**ENTRIES PROVIDED**
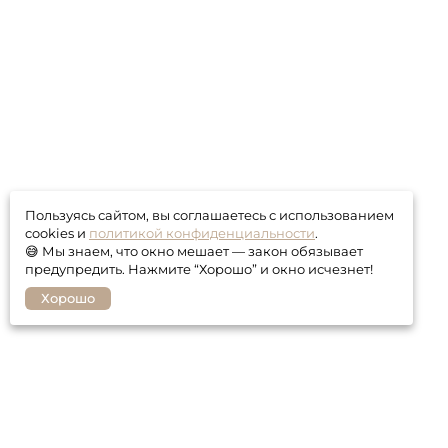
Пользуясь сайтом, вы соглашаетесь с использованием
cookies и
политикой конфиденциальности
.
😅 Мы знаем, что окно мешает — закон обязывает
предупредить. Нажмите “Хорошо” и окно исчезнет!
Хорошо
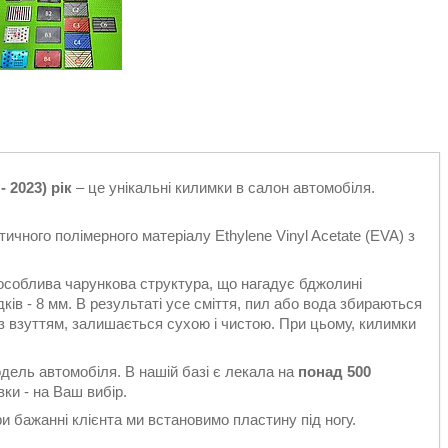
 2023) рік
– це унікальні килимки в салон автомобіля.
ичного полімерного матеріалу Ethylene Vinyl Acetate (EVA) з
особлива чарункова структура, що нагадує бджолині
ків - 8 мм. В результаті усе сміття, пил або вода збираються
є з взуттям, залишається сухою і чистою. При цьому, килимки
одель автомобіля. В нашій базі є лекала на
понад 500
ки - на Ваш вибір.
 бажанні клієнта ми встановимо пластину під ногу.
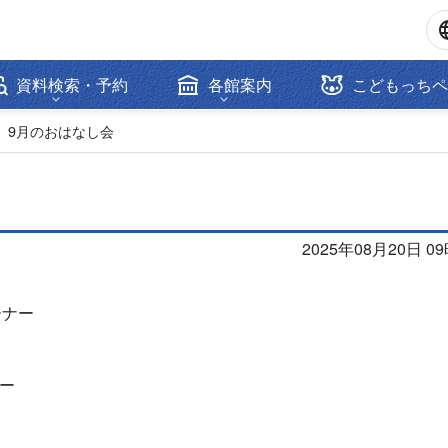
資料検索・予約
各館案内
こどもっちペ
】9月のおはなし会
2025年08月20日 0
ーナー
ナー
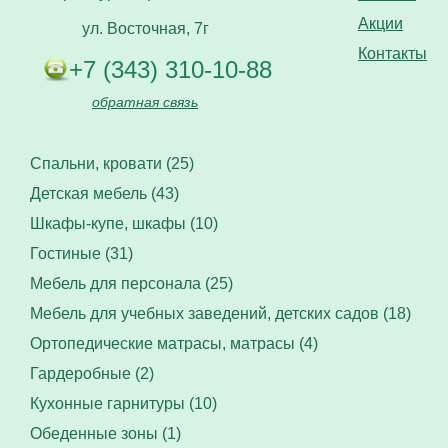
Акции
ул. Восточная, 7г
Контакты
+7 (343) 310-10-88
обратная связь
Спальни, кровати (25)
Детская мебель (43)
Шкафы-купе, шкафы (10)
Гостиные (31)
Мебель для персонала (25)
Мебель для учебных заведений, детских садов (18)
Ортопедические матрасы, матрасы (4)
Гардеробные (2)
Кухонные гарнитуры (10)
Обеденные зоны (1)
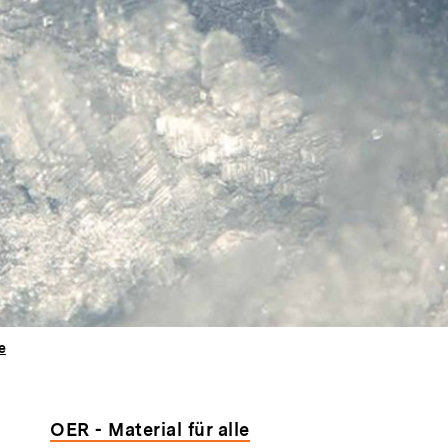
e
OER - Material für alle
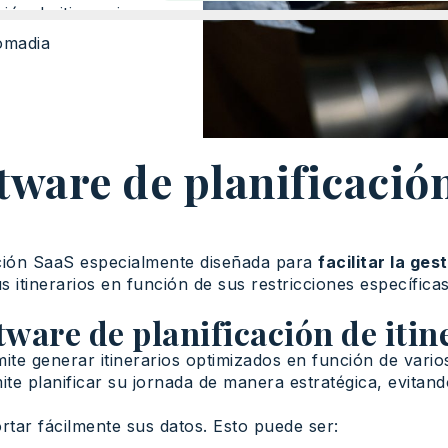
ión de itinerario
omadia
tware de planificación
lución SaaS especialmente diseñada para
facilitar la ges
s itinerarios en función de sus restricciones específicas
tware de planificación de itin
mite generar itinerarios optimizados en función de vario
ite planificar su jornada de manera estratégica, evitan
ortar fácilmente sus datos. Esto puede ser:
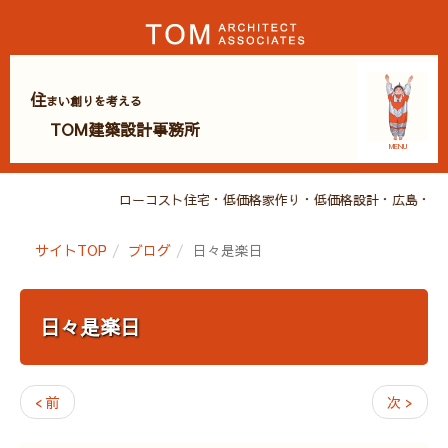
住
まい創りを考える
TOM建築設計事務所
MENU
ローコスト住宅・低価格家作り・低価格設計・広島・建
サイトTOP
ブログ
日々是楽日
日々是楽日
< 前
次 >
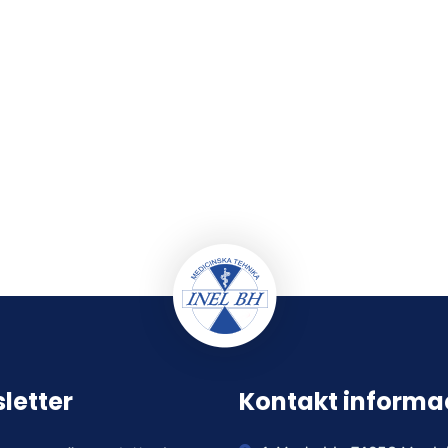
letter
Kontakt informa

**WHAT TO DO**
Pictures stay out. Return exactly the lines from the one with "Ортопедические матрасы, матрасы (4)" through the last line of the data.

**SOLVED PROBLEM**
Ортопедические матрасы, матрасы (4)
Гардеробные (2)
Кухонные гарнитуры (10)
Обеденные зоны (1)
e
OER - Material für alle
ión de itinerario
omadia
tware de planificación
lución SaaS especialmente diseñada para
facilitar la ges
s itinerarios en función de sus restricciones específicas
tware de planificación de itin
mite generar itinerarios optimizados en función de vario
ite planificar su jornada de manera estratégica, evitan
ortar fácilmente sus datos. Esto puede ser:
住
まい創りを考える
TOM建築設計事務所
MENU
ローコスト住宅・低価格家作り・低価格設計・広島・建
サイトTOP
ブログ
日々是楽日
日々是楽日
< 前
次 >
letter
Kontakt informa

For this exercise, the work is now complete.